When executing the delete all predicates mutation or the expand all query, Dgraph will check if the node has a dgraph.type predicate. If so, the engine is using the declared type to find the list of predicates and apply the delete or the expand on all of them.s

Note DQL types is only declarative. In DQL, you can always add a fact to a node using a predicate that is not declared in the type associated with the node. And you can always add node without a dgraph.type predicate that is without a type.

Schema mapping

When deploying a GraphQL Schema, Dgraph will generates DQL predicates and types for the graph backend. In order to distinguish a field name from a type Person from the field name of different type (they may have different indexes), Dgraph is using a dotted notation for the DQL schema.

For example, deploying the following GraphQL Schema

type Person {
  id: ID
  name: String!
  friends: [Person]
}

will lead the the declaration of 3 predicates in the DQL Schema:

  • Person.id default
  • Person.name string
  • Person.friends [uid]

and one DQL type

type Person {
   Person.name
   Person.friends
}

Once again, the DQL type is just a declaration of the list of predicates that one can expect to be present in a node of having dgraph.type equal Person.

The default mapping can be customized by using the @dgraph directive.

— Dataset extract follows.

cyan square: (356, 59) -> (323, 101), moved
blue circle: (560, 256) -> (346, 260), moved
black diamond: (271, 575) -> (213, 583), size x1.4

GraphQL ID type and Dgraph uid

Person.id is not part of the Person DQL type: internally Dgraph is using uid predicate as unique identifier for every node in the graph. Dgraph returns the value of uid when a GraphQL field of type ID is requested.

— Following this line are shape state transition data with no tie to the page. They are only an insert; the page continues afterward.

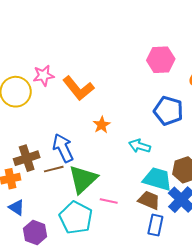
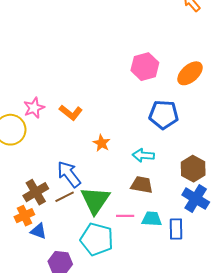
orange L-shape: (78, 88) -> (71, 113), size x0.7
cyan trapezoid: (157, 179) -> (152, 219), moved, size x0.7
brown trapezoid: (149, 200) -> (142, 185), moved
blue triangle: (17, 207) -> (38, 231), moved

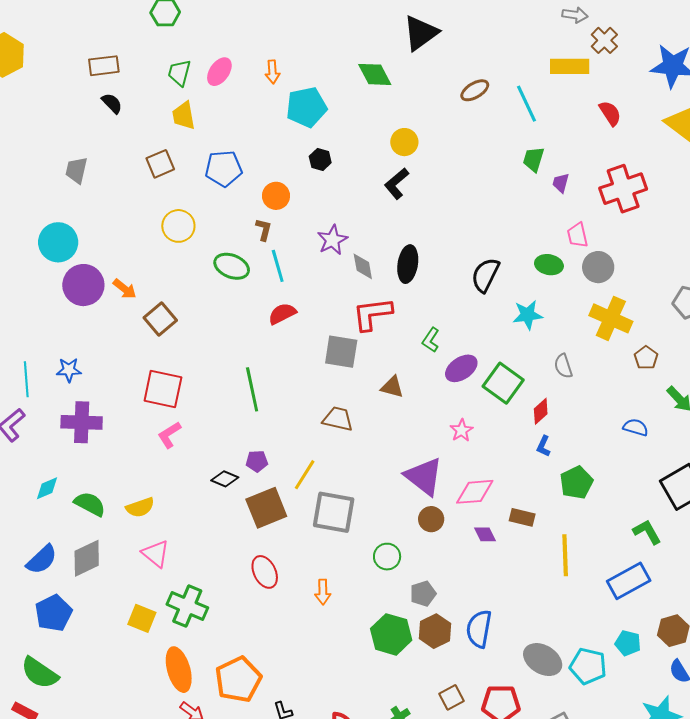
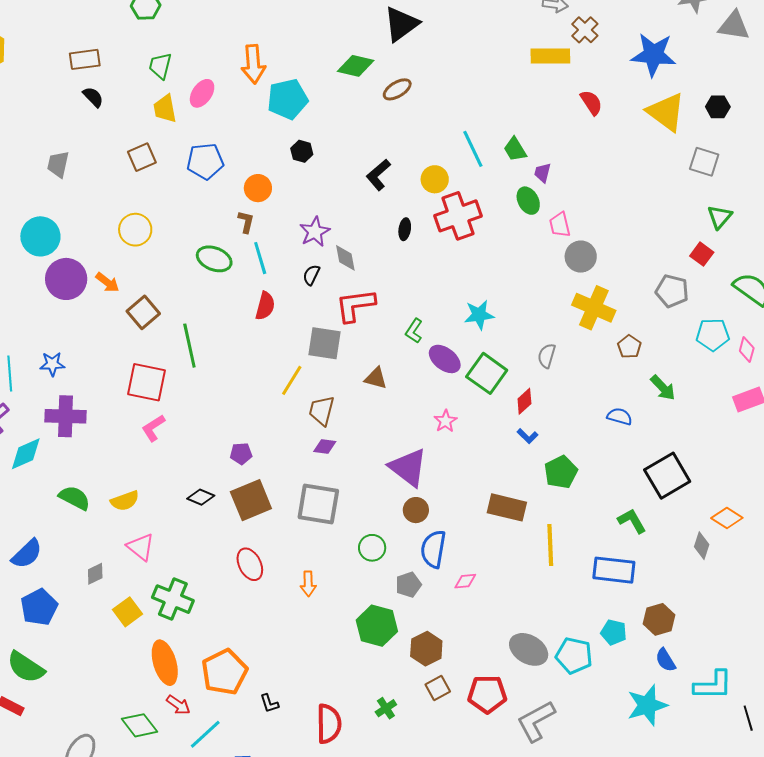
pink ellipse: (219, 72) -> (202, 93), moved
orange arrow: (273, 72) -> (253, 64), size x1.6
green diamond: (375, 74) -> (356, 66), turned -48
brown ellipse: (475, 90) -> (397, 89), moved
cyan line: (527, 104) -> (473, 149), moved
yellow circle: (404, 142) -> (435, 179), moved
green trapezoid: (533, 159) -> (515, 149), turned -48
red cross: (623, 189) -> (458, 216), moved
yellow circle: (178, 226) -> (135, 230), moved
black ellipse: (408, 264) -> (405, 229), moved, size x0.6
green ellipse: (549, 265) -> (528, 201), moved, turned 52
black semicircle: (485, 275) -> (311, 275), moved, size x0.6
red semicircle: (282, 314) -> (265, 306), turned 132
cyan star: (528, 315) -> (479, 315), moved
gray semicircle: (563, 366) -> (547, 356), turned 35
purple ellipse: (461, 368) -> (445, 359), turned 72
green line: (252, 389) -> (189, 346), moved
brown trapezoid: (338, 419) -> (322, 411), turned -88
blue L-shape: (543, 446) -> (528, 436), turned -70
yellow line: (305, 475) -> (292, 380), moved
black diamond: (225, 479) -> (201, 497), moved
cyan diamond: (47, 488) -> (26, 454), moved, size x1.4
pink diamond: (475, 492) -> (465, 581), moved, size x0.6
brown rectangle: (522, 517) -> (507, 507), size x1.5
purple diamond: (485, 534) -> (325, 446), moved, turned -55
gray diamond: (87, 558) -> (95, 574), moved, size x0.6
blue rectangle: (629, 581) -> (614, 570), turned 36
yellow square: (142, 618) -> (128, 612), turned 32
blue semicircle: (479, 629) -> (433, 549), moved
brown hexagon: (435, 631) -> (426, 649), moved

@search directive and predicate indexes

@search directive tells Dgraph what search to build into your GraphQL API.

type Person {
    name: String @search(by: [hash])
    ...

Is simply translated into a prediate index specification in the Dgraph schema:

Person.name: string @index(hash) .

Constraints

DQL does not have ‘non nullable’ constraint ! nor ‘unique’ constraint. Constraints on the graph are handled by correctly using upsert operation in DQL.

DQL queries

You can use DQL to query the data generated by the GraphQL API operations. For example the GraphQL Query

query {
  queryPerson {
    id
    name
    friends {
      id
      name
    }
  }
}

can be executed in DQL

{
  queryPerson(func: type(Person)) {
    id: uid
    name: Person.name
    friends: Person.friends {
      id: uid
      name: Person.name
    }
  }
}

Note that in this query, we are using aliases such as name: Person.name to name the predicates in the JSON response,as they are declared in the GraphQL schema.

GraphQL Interface

DQL does not have the concept of interfaces.

Considering the following GraphQL schema :

interface Location {
  id: ID!
  geoloc: Point
}

type Property implements Location {
  price: Float
}

The predicates and types generated for a Property are:

Location.geoloc: geo .
Location.name: string .
Property.price: float .
type Property {
	Location.name
	Location.geoloc
	Property.price
}

Consequences

The fact that the GraphQL API backend is a graph in Dgraph, implies that you can use Dgraph DQL on the data that is also served by the GraphQL API operations.

In particular, you can

  • use Dgraph DQL mutations but also Dgraph’s import tools to populate the graph after you have deployed a GraphQL Schema. See GraphQL data loading
  • use DQL to query the graph in the context of authorization rules and custom resolvers.
  • add knowledge to your graph such as meta-data, score, annotations, …, but also relationships or relationships attributes (facets) that could be the result of similarity computation, threat detection a.s.o. The added data could be hidden from your GraphQL API clients but be available to logic written with DQL clients.
  • break things using DQL: DQL is powerful and is bypassing constraints expressed in the GraphQL schema. You can for example delete a node predicate that is mandatory in the GraphQL API! Hopefully there are ways to secure who can read/write/delete predicates. ( see the ACL) section.
  • fix things using DQL: this is especially useful when doing GraphQL Schema updates which require some data migrations.